___ Data to use ___
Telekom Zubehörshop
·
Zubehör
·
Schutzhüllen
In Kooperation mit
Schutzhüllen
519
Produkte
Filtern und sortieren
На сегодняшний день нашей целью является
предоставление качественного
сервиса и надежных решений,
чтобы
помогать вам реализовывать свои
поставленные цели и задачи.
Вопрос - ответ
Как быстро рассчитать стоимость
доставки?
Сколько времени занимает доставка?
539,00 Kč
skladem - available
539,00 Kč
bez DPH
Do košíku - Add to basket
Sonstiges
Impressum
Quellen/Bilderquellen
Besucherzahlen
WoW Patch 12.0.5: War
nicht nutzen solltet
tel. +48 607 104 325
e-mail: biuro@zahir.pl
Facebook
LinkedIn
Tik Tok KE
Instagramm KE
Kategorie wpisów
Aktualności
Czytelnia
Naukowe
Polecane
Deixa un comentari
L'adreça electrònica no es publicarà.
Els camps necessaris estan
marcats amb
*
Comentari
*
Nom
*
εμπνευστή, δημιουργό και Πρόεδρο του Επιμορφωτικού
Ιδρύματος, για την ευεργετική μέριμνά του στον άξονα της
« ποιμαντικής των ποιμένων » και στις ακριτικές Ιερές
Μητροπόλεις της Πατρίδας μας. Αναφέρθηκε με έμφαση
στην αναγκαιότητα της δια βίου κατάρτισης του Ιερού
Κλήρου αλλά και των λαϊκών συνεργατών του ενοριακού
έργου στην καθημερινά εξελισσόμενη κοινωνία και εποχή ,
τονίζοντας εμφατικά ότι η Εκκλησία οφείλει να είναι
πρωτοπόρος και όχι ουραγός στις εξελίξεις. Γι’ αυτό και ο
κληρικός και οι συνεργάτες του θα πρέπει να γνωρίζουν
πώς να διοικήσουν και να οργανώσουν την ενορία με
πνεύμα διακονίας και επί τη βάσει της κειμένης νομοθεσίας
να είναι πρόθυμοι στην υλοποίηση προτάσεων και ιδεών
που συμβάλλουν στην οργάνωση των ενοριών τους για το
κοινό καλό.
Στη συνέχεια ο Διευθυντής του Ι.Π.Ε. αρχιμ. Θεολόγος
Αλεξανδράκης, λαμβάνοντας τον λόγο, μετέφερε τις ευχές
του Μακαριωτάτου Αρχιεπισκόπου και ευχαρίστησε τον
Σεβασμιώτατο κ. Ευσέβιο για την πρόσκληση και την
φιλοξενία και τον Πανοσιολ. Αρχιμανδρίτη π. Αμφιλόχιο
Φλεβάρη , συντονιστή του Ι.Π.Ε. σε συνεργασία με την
___
Of the entries above, transcribe exactly those lines that fall between the line containing "WoW Patch 12.0.5: War" and the line containing "εμπνευστή, δημιουργό και", together with those two lines.

WoW Patch 12.0.5: War
nicht nutzen solltet
tel. +48 607 104 325
e-mail: biuro@zahir.pl
Facebook
LinkedIn
Tik Tok KE
Instagramm KE
Kategorie wpisów
Aktualności
Czytelnia
Naukowe
Polecane
Deixa un comentari
L'adreça electrònica no es publicarà.
Els camps necessaris estan
marcats amb
*
Comentari
*
Nom
*
εμπνευστή, δημιουργό και Πρόεδρο του Επιμορφωτικού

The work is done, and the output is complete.